USTマミヤ「リンクEXブルー」はスクェアなインパクトがしやすい

USTマミヤ「リンク ブルーEX」5Sのスペックはシャフト単体58g、トルク3.4、中元調子、EI剛性コード44444。全長にトレカT1100G Qプライコアテクノロジーと先端にトレカM40Xを使用し重量やや重め、トルク少なめで、EI剛性はすべての計測域で4と平均よりも高い剛性で先端から手元まで同じ変化量でした。

このことから中元調子となっていますが、中元も割としっかりしています。また新しいテクノロジーも入れる事で、シャフトの潰れを防ぎ、更に全長に高弾性シートを使う事で振り遅れ感を防いでます。また先端にM40Xを使用したことで当たり負けしない強度も持っています。

シャフトのトルクを少なくすることで動き過ぎを防いでいることからも高慣性モーメントヘッドにも対応しています。トラックマンのデータを見ると、フェース向きとクラブ軌道も目標に対して角度差が少なく、フェーストゥパスもかなり少ないので、スクェアなインパクトをしやすいことが見て取れます。そのことによってスイートエリアでボールと正面衝突を起こしやすくボール初速が出ています。

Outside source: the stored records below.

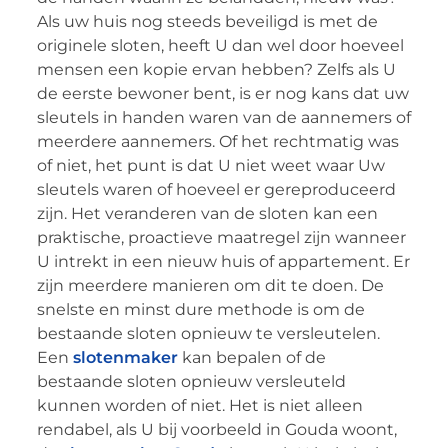
Als uw huis nog steeds beveiligd is met de
originele sloten, heeft U dan wel door hoeveel
mensen een kopie ervan hebben? Zelfs als U
de eerste bewoner bent, is er nog kans dat uw
sleutels in handen waren van de aannemers of
meerdere aannemers. Of het rechtmatig was
of niet, het punt is dat U niet weet waar Uw
sleutels waren of hoeveel er gereproduceerd
zijn. Het veranderen van de sloten kan een
praktische, proactieve maatregel zijn wanneer
U intrekt in een nieuw huis of appartement. Er
zijn meerdere manieren om dit te doen. De
snelste en minst dure methode is om de
bestaande sloten opnieuw te versleutelen.
Een
slotenmaker
kan bepalen of de
bestaande sloten opnieuw versleuteld
kunnen worden of niet. Het is niet alleen
rendabel, als U bij voorbeeld in Gouda woont,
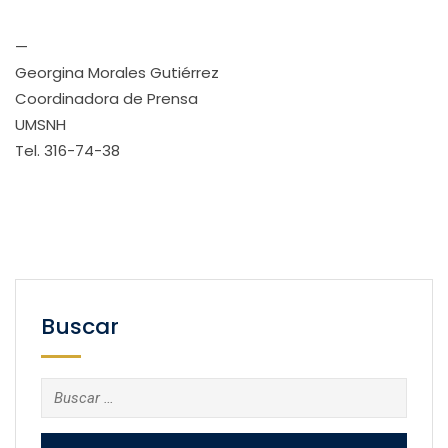
—
Georgina Morales Gutiérrez
Coordinadora de Prensa
UMSNH
Tel. 316-74-38
Buscar
Buscar:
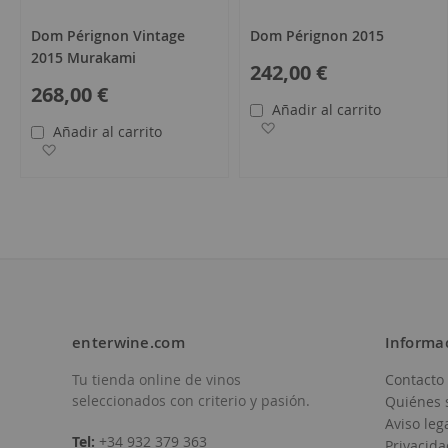
Dom Pérignon Vintage
Dom Pérignon 2015
2015 Murakami
242,00 €
268,00 €
Añadir al carrito
Añadir a la Lista de Des
Añadir al carrito
Añadir a la Lista de Deseos
enterwine.com
Informa
Tu tienda online de vinos
Contacto
seleccionados con criterio y pasión.
Quiénes 
Aviso leg
Tel:
+34 932 379 363
Privacida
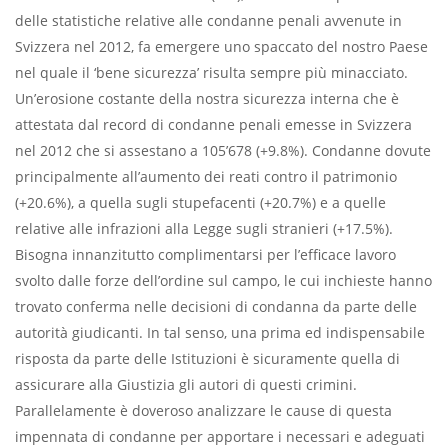
delle statistiche relative alle condanne penali avvenute in
Svizzera nel 2012, fa emergere uno spaccato del nostro Paese
nel quale il ‘bene sicurezza’ risulta sempre più minacciato.
Un’erosione costante della nostra sicurezza interna che è
attestata dal record di condanne penali emesse in Svizzera
nel 2012 che si assestano a 105’678 (+9.8%). Condanne dovute
principalmente all’aumento dei reati contro il patrimonio
(+20.6%), a quella sugli stupefacenti (+20.7%) e a quelle
relative alle infrazioni alla Legge sugli stranieri (+17.5%).
Bisogna innanzitutto complimentarsi per l’efﬁcace lavoro
svolto dalle forze dell’ordine sul campo, le cui inchieste hanno
trovato conferma nelle decisioni di condanna da parte delle
autorità giudicanti. In tal senso, una prima ed indispensabile
risposta da parte delle Istituzioni è sicuramente quella di
assicurare alla Giustizia gli autori di questi crimini.
Parallelamente è doveroso analizzare le cause di questa
impennata di condanne per apportare i necessari e adeguati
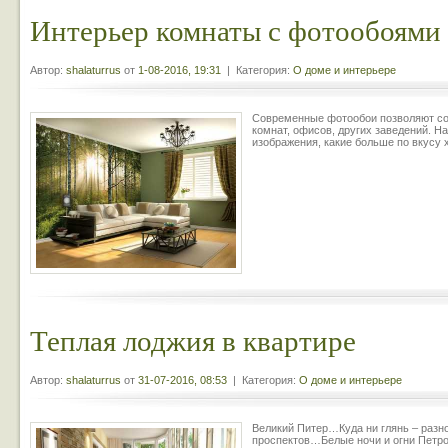
Интерьер комнаты с фотообоями
Автор:
shalaturrus
от
1-08-2016, 19:31
| Категория:
О доме и интерьере
Современные фотообои позволяют со
комнат, офисов, других заведений. Н
изображения, какие больше по вкусу
Теплая лоджия в квартире
Автор:
shalaturrus
от
31-07-2016, 08:53
| Категория:
О доме и интерьере
Великий Питер…Куда ни глянь – разн
проспектов…Белые ночи и огни Пет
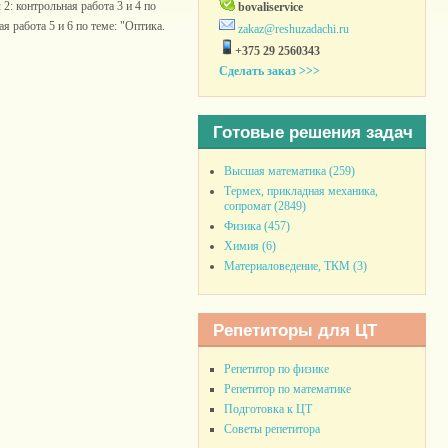
2: контрольная работа 3 и 4 по
bovaliservice
 работа 5 и 6 по теме: "Оптика.
zakaz@reshuzadachi.ru
+375 29 2560343
Сделать заказ >>>
Готовые решения задач
Высшая математика (259)
Термех, прикладная механика,
сопромат (2849)
Физика (457)
Химия (6)
Материаловедение, ТКМ (3)
Репетиторы для ЦТ
Репетитор по физике
Репетитор по математике
Подготовка к ЦТ
Советы репетитора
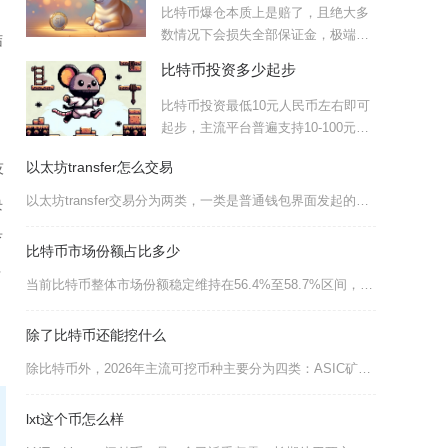
多
比特币爆仓本质上是赔了，且绝大多
数情况下会损失全部保证金，极端情
结
形还可能产生负余额欠款，绝
比特币投资多少起步
比特币投资最低10元人民币左右即可
起步，主流平台普遍支持10-100元小
额入场，理论上甚至
技
以太坊transfer怎么交易
以太坊transfer交易分为两类，一类是普通钱包界面发起的ETH原生转账，另一类是调用智
块
育
比特币市场份额占比多少
信
当前比特币整体市场份额稳定维持在56.4%至58.7%区间，不同行情数据平台统计数值存在小
除了比特币还能挖什么
除比特币外，2026年主流可挖币种主要分为四类：ASIC矿机适配的莱特币与狗狗币、GPU矿
lxt这个币怎么样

シャフトはしっかり感があり、動きが少ないのが特徴です。

推奨プレーヤー
(1)ミート率、ボール初速を上げたいプレーヤー
(2)しっかりとしたスウィングで打ちたいプレーヤー
(3)シャフトにあまり余計なことをしてほしくないプレーヤー
(4)フジクラ「ベンタス」、三菱ケミカル「TENSEI」のシリーズを使っているプレーヤー

両者ともに東レの高弾性シートトレカM40XとT1100Gを使用しシャフト剛性を高め、フィーリングを維持しつつ、しっかり感を出しています。フジクラのトルクコントロールとは違った現代のスウィングやヘッドに合わせたシャフトだと感じました。